What would be some advice you would give to your younger self?
People you love have died prematurely ‒ it is okay to be sad and angry. You will `rise’. You will help to transform lives. Keep making art (your way). Trust your instincts. Believe in yourself. Be kind to yourself. Choose your battles. Keep it legal. Accept that coffee with Lindsay Kemp.
Do you have any advice for other writers?
A few notes from a performance angle; no doubt elementary for some: when drafting a poem, read your work `aloud’ – the best way to `hear’ if your poem sounds right is to `hear’ it. Tighten work by editing and re-editing; let it breathe and return to it. Practise before a reading/performance (note your running order, your timings, mark your pages – be organised!). Read and go hear other poets and show some love by not conversing throughout people’s sets or leaving immediately after your own; if you can help it. Be authentic: `To Thine Own Self Be True’. Believe in yourself!
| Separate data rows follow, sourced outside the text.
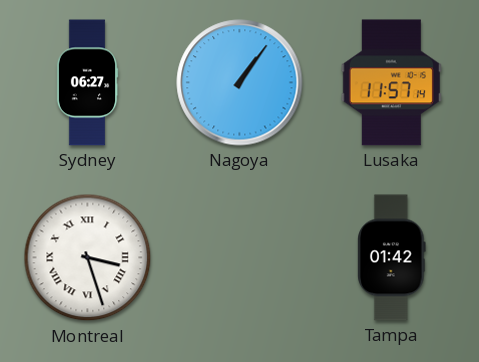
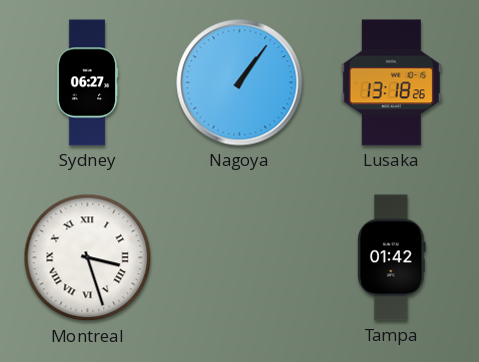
Lusaka: 11:57 -> 13:18
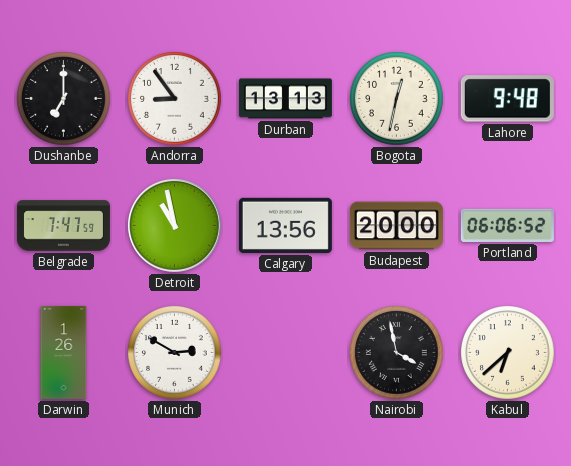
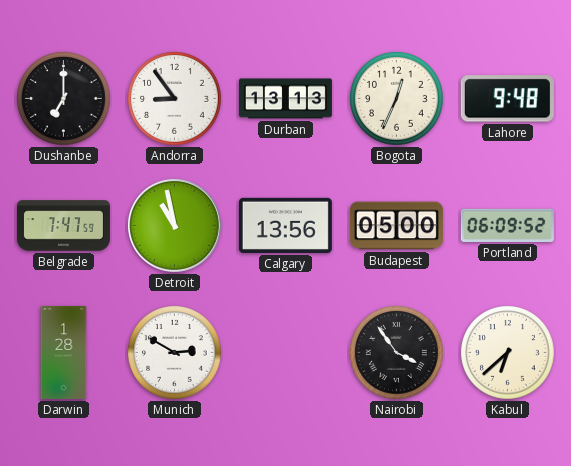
Bogota: 12:32 -> 12:34
Budapest: 20:00 -> 05:00
Portland: 06:06 -> 06:09
Darwin: 1:26 -> 1:28
Nairobi: 3:58 -> 3:54
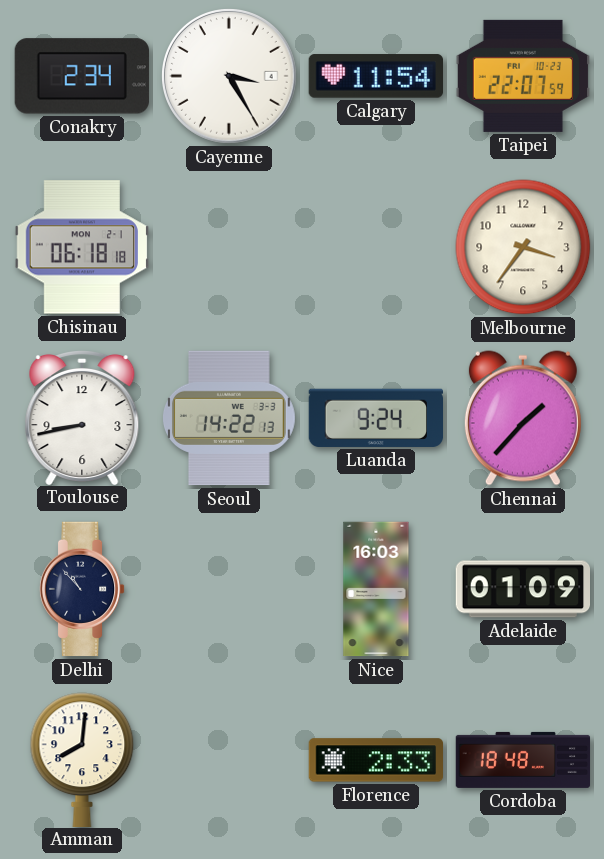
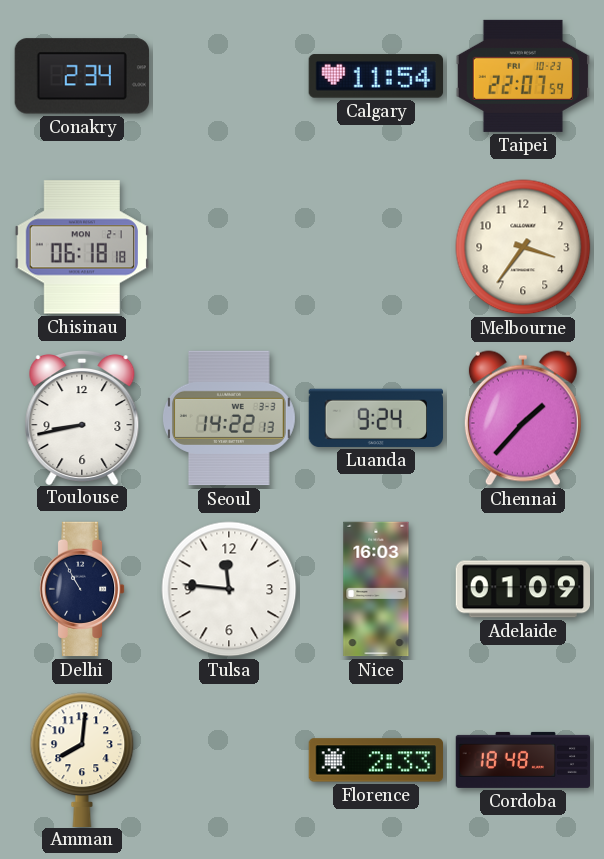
Cayenne: 3:25 -> none
Delhi: 10:53 -> 10:55
Tulsa: none -> 11:46
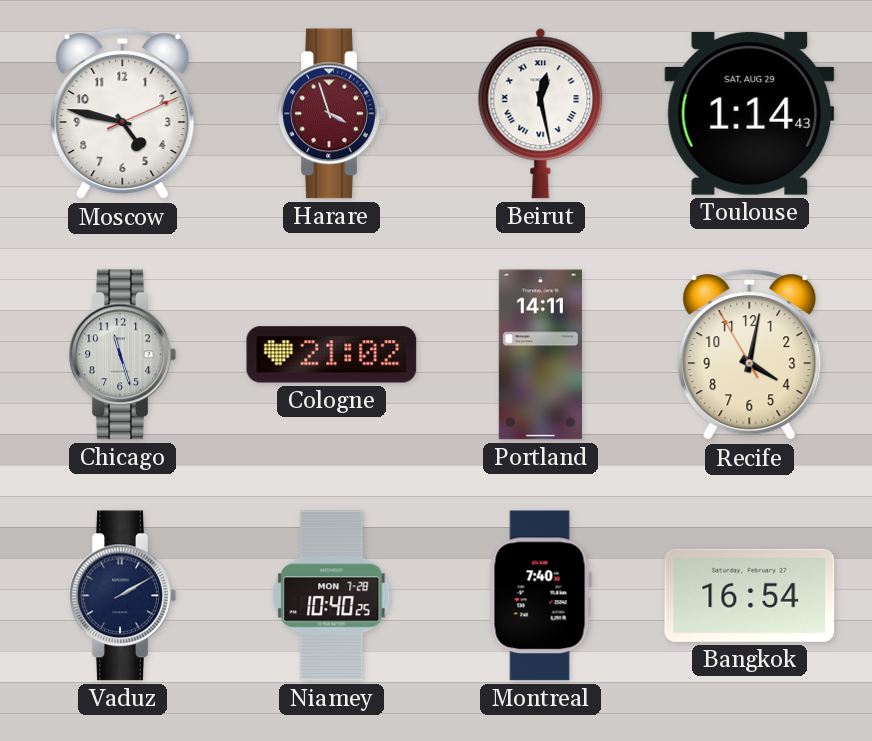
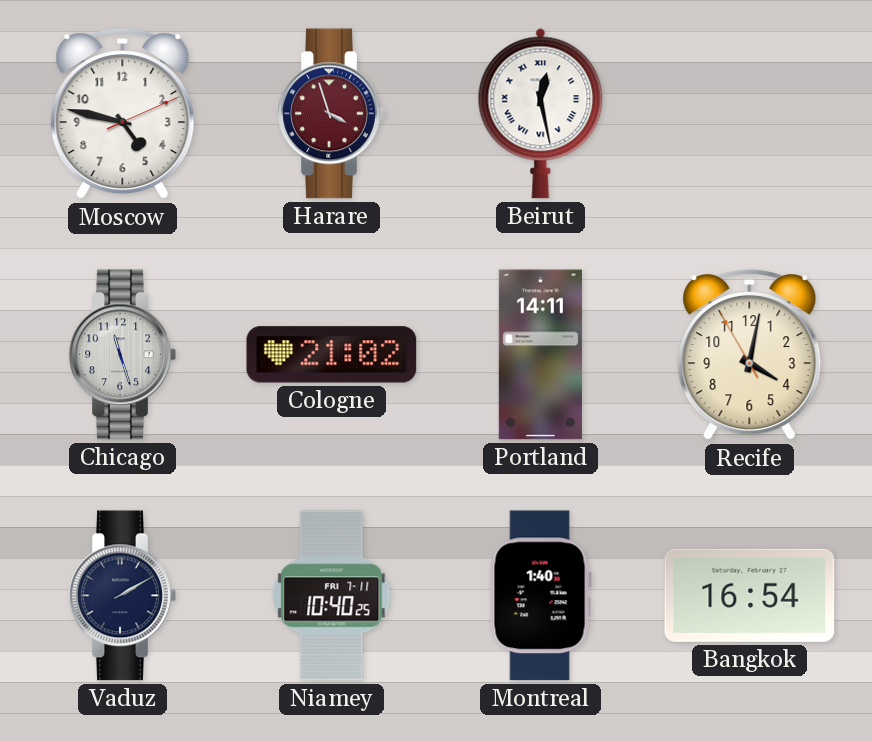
Toulouse: 1:14 -> none
Niamey date: MON 7-28 -> FRI 7-11
Montreal: 7:40 -> 1:40
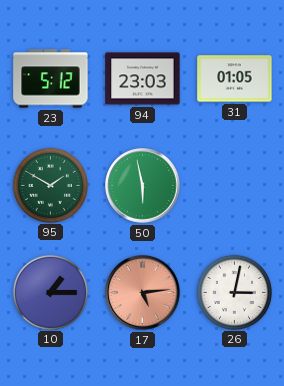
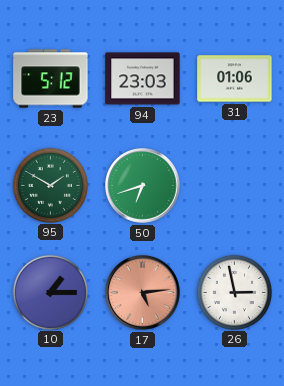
31: 01:05 -> 01:06
50: 5:58 -> 6:42
26: 3:02 -> 2:58
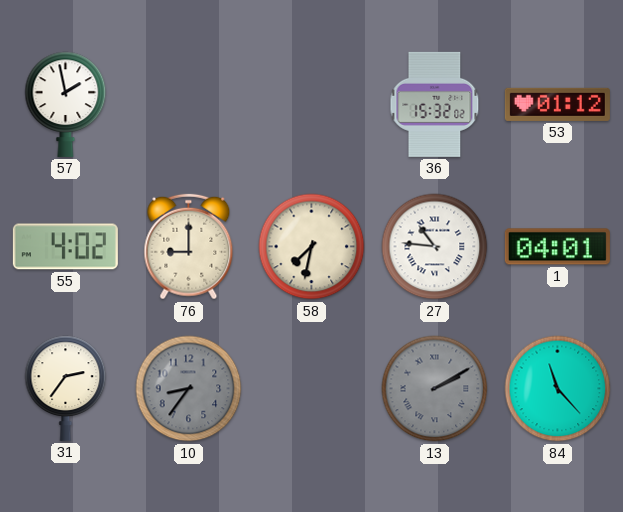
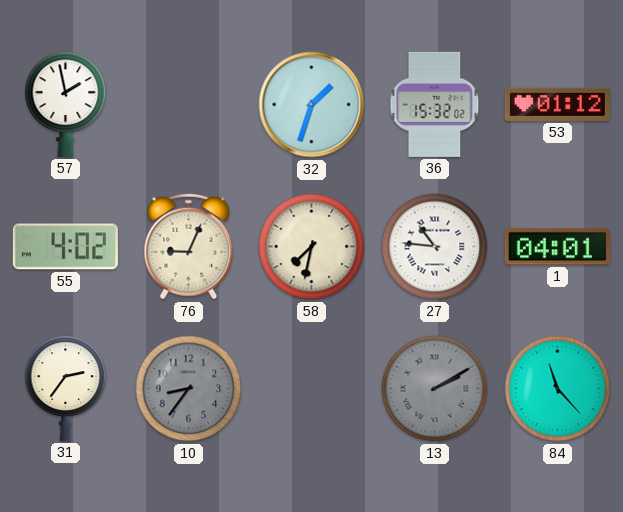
32: none -> 1:33
76: 9:00 -> 9:04
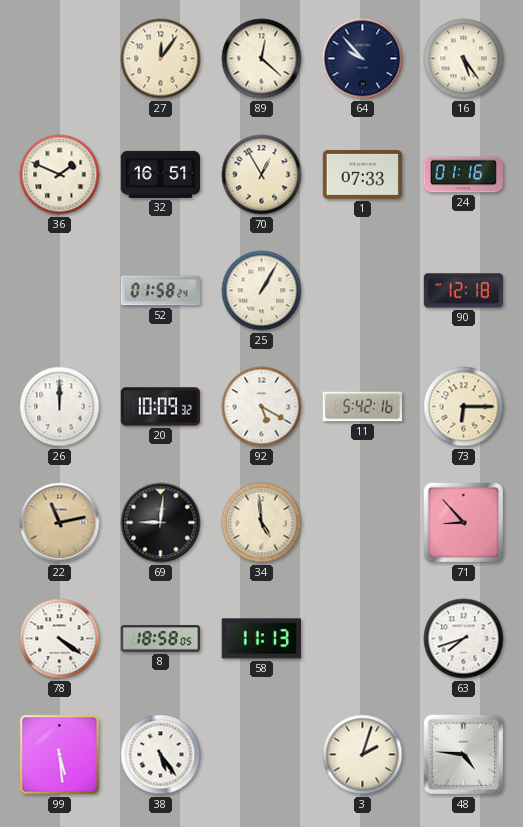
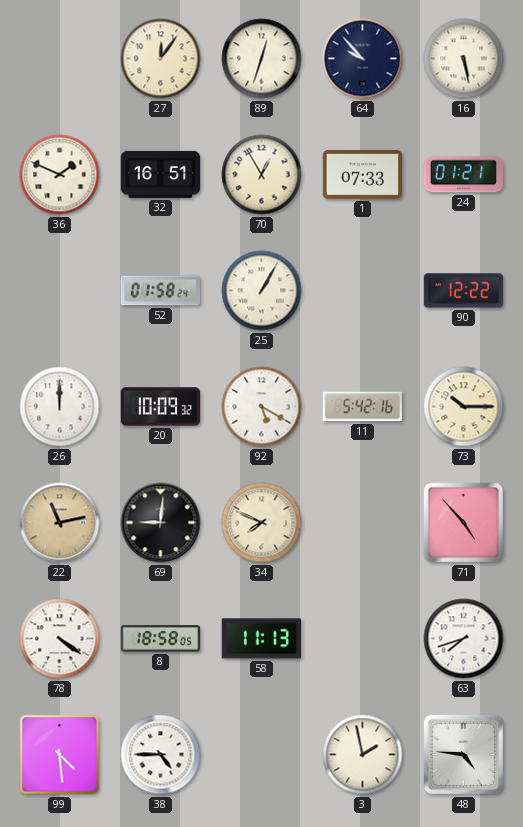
89: 12:22 -> 12:33
16: 5:24 -> 5:28
24: 01:16 -> 01:21
90: 12:18 -> 12:22
73: 6:15 -> 10:15
34: 4:59 -> 7:49
71: 8:53 -> 4:53
99: 5:29 -> 4:29
38: 5:24 -> 4:45
3: 2:03 -> 1:58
What is your writing process?
My writing process is very organic; I’m not one for prompts and prescriptions, though appreciate that works for some. I just need time and space. I write in beautifully covered, chunky notebooks; plain paper (no lines, no margins ‒ can you hear the `rebel poet’ coming out!?) I mostly write in the evenings, black coffee and music while scribbling; complete silence for editing. I type final drafts and tweak on laptop (sometimes spellbound into the small hours). I’ve smaller notepads scattered around for `spontaneous’ thoughts (still manage to end up with a bunch of poems written on backs of receipts and envelopes…sometimes the urgency is too great for order!). I pour thoughts/feelings onto page; uncensored, later `playing’ with words and structure and leave for a few days or more; maybe work on something else before returning to drafts with fresh eyes and repeat…I do lots of thinking and writing in my head, while in the bath tub. Weekends, I sometimes write on Brighton beach or at a favourite cafe, where I’ve no inclination to `eavesdrop’ on other people’s private conversations, for inspiration (a pastime for some writers)., I’ve enough dialogue going on in my own head! A `colourful’ life; I’ve never experienced writer’s block when `creative’ writing – it would be a bloody break quite frankly! (Not to say I don’t ever write rubbish poems; however much inspired!) Finally, I record myself reciting new poem(s) and play back. Once relatively happy, I learn and perform/road test new material; further tweaking after gigs; depending on how it felt live. I’m also a member of Brighton Stanza Poets, an informal writers’ workshop, affiliated to the Poetry Society and attend when able, for a bit of social, offline sharing, with other writers who care about the craft.